Neither supraventricular nor ventricular tachyarrhythmias are uncommon during pregnancy.1,2 When they are diagnosed, patients, relatives and physicians are frequently worried about ectopic beats and sustained arrhythmias.3,4 One should question whether arrhythmias should be treated in the same way as they would be outside pregnancy because all commonly used antiarrhythmic drugs cross the placenta.5 The pharmacokinetics of drugs are altered in pregnancy and blood levels need to be checked to ensure maximum efficacy and avoid toxicity.6–8 The major concern about antiarrhythmic drug therapy during pregnancy is the potential adverse effects on the foetus. In addition, in every pregnant woman with an arrhythmia, foetal cardiac assessment is necessary because foetal tachyarrhythmias can occur alone or combined with tachyarrhythmias of the mother.9,10 For these reasons, treatment of cardiac arrhythmias in intensive care and emergency medicine is difficult during pregnancy. Correct therapy based on an understanding of the mechanism that caused the arrhythmia may not only be life-saving for the mother but also may play an important role for the foetus.11,12 The purpose of this article is to summarise new strategies for pregnant woman with supraventricular or ventricular tachyarrhythmias who require emergency treatment.
Maternal Arrhythmias During Pregnancy
Incidence and First Manifestation
Supraventricular or ventricular tachyarrhythmias can become more frequent or may develop for the first time during pregnancy.13 An increased incidence of cardiac arrhythmias has been reported during pregnancy in patients with and without identifiable heart disease.14 New onset or increased frequency of supraventricular or ventricular tachyarrhythmias has been reported during pregnancy in patients with pre-excitation syndromes or other causes.15 Increased sympathetic activity during pregnancy has been proposed as a mechanism for increased incidence of arrhythmias.1,16 The occurrence of cardiac tachyarrhythmias may also be related to physiological changes that occur during pregnancy, such as increased heart rate, decreased peripheral resistance and increased stroke volume.17 Lee et al.18 reported a low risk of first onset of paroxysmal supraventricular tachycardia (SVT) during pregnancy, with an incidence of 4%.

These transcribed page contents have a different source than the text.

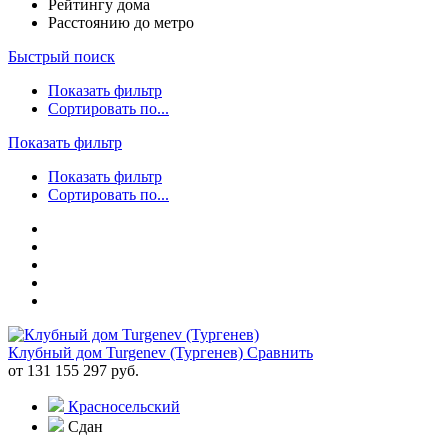
Рейтингу дома
Расстоянию до метро
Быстрый поиск
Показать фильтр
Сортировать по...
Показать фильтр
Показать фильтр
Сортировать по...
Клубный дом Turgenev (Тургенев)
Сравнить
от 131 155 297 руб.
Красносельский
Сдан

Of 107 patients with an accessory-pathway-mediated tachycardia, seven had the first onset of tachycardia during pregnancy. Of the 100 patients with atrioventricular (AV) nodal re-entrant tachycardia, one had the first onset of tachycardia during pregnancy. Ventricular tachycardia (VT) is rarely observed during pregnancy: Nakagawa et al.8 studied 11 pregnant woman who experienced new-onset ventricular arrhythmias during pregnancy. The onset of the first episode was distributed equally over the three trimesters. The authors concluded that various haemodynamic and neurohumoral changes associated with pregnancy play an important role in ventricular arrhythmogenesis.8 In women with well-known recurrent episodes of SVTs, 14 of the 63 patients (22%) with tachycardia in the pregnant and non-pregnant periods had exacerbation of symptoms during pregnancy.18 Similar observations have been reported by others.19,20
Types of Arrhythmia
Shotan et al14 assessed the relationship between symptoms and cardiac arrhythmias in 110 consecutive pregnant patients without evidence of heart disease referred for evaluation of palpitations, dizziness and syncope (group G I). These patients were compared with 52 consecutive pregnant patients referred for evaluation of symptomatic functional precordial murmur (group G II). Sinus bradycardia (heart rate <60bpm) recorded during Holter monitoring (1% in G I, 2% in G II; p=NS) and sinus tachycardia (heart rate >100bpm: 9% in G I, 10% in G II; p=NS) were relatively rare, whereas there was a high frequency of sinus arrhythmias in both groups (61% in G I, 69% in G II; p=NS). Isolated atrial premature beats (APBs) were seen in 56% of G I and 58% of G II patients (p=NS); complex APBs (5% GI and 0% G II; p=NS) or SVT (1% G I and 6% G II; p=NS) were observed rarely. Isolated ventricular premature beats (PVCs) were recorded in 49% of G I and 40% of G II patients (p=NS), whereas the incidence of multifocal PVCs was higher in G I (12%) than in G II patients (2%; p<0.05). VT or ventricular fibrillation (VF) was not recorded in any of the patients.14
Before initiating therapy, it is important to correctly diagnose the type and mechanism of the underlying arrhythmia so that the proper therapeutic modalities can be implemented. The pregnant patient with arrhythmias usually seeks medical attention because of ‘palpitations’, light-headedness, shortness of breath or anxiety. Clues for correct diagnosis and treatment come from findings during physical examination and correct analysis of the electrocardiogram (ECG).21 Knowing the ECG features of the different types of narrow (QRS width <0.12s) or wide (QRS width >0.12s) tachycardias, it is of extreme importance to obtain ECG documentation of the arrhythmia so that the pregnant woman can receive the correct treatment.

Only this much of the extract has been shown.